The ice rink sold 90 tickets for the afternoon session, for a total of $700. General admission tickets cost
$10 and youth tickets cost $6 each. How many of each kind of tickets were sold?
College Algebra - Steve today at 6:45pm
g+y = 90
10g+6y = 900 I am confused.
Looks to me like Steve let the number of general admission tickets be g
and the number of youth tickets be y
How many total general and youth tickets were there??
g+y = 90
What was the cost of those tickets ??
10g + 6y = 900
What part did you not understand?
You have two equations in two unknowns, judging by the nature of the question you must know how to solve those.
Do you solve for y first then substitute y into 10g +6y =900. Help.
OOPS
looks like Steve misread the question and used 900 instead of $700, and I just copied his equation
so..... the second equation should have been
10g + 6y = 700
from g+y = 90
y = 90-g
now into the 2nd:
10g + 6y = 700
10g + 6(90-g) = 700
10g + 540 - 6g = 700
look, no more y, all g's
4g = 160
g = 40
Now back into y = 90-g = 90-40 = 50
so we had 40 general admission and 50 youths
Maybe oops. This question has been posted more than once, with differing numbers, just like the almonds/macadamia question and the walking/cycling questions.
To solve the system of equations for this problem, we need to use a method called substitution.
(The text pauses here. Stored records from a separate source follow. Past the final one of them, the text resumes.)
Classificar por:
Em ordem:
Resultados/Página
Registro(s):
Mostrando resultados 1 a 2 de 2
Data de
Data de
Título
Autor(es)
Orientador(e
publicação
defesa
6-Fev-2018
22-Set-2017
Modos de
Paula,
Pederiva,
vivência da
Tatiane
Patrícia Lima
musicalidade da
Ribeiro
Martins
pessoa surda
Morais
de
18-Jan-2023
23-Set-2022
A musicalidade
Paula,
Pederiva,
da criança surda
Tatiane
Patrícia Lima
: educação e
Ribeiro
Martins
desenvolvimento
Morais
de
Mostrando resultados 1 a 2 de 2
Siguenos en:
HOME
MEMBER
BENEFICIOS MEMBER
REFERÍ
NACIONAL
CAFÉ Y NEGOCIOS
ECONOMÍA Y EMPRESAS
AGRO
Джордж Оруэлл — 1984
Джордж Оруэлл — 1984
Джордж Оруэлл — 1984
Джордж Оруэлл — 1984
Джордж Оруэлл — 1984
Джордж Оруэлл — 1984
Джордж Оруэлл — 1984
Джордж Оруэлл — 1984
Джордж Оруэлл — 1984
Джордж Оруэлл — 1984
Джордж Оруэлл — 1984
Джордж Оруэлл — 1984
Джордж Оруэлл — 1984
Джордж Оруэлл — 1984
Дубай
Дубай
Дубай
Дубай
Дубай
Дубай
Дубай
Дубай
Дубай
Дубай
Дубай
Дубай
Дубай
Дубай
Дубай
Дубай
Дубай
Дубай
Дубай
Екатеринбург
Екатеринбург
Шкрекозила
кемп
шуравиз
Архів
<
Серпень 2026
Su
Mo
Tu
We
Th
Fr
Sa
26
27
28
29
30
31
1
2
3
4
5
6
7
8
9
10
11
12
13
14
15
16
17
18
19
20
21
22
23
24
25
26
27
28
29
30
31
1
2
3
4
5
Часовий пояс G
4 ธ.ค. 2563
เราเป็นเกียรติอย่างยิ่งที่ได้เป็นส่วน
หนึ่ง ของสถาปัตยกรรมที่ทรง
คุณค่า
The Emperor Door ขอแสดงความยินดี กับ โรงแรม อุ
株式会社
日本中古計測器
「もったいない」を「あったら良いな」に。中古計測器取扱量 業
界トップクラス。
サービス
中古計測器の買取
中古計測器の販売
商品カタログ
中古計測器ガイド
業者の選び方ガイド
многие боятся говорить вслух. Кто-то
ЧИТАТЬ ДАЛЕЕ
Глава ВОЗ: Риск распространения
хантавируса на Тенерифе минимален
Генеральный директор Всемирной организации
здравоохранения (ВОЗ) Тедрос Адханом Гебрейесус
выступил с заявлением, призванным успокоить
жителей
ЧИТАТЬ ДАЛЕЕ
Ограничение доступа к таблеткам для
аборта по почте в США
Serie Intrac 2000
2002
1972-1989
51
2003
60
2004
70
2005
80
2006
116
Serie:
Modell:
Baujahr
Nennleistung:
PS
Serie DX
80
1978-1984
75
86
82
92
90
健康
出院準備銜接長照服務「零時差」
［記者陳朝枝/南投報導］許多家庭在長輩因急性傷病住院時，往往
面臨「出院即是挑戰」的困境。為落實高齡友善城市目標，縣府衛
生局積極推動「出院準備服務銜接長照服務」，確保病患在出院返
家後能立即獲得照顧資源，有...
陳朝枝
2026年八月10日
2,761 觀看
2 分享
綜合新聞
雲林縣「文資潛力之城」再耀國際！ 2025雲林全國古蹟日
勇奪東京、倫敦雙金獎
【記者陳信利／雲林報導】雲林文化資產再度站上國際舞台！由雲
Let's start by rearranging the first equation, g + y = 90, to solve for g: g = 90 - y.
Next, we substitute this value of g into the second equation, 10g + 6y = 900, to eliminate g:
10(90 - y) + 6y = 900
900 - 10y + 6y = 900
-4y = 0
Simplifying further, we get -4y = 0. To solve for y, we divide by -4 on both sides of the equation:
y = 0.
Now that we have the value of y, we can substitute it back into the first equation to find g:
g + 0 = 90
g = 90.
Therefore, the solution is g = 90 and y = 0.
This means that no youth tickets were sold, and all 90 tickets sold were general admission tickets.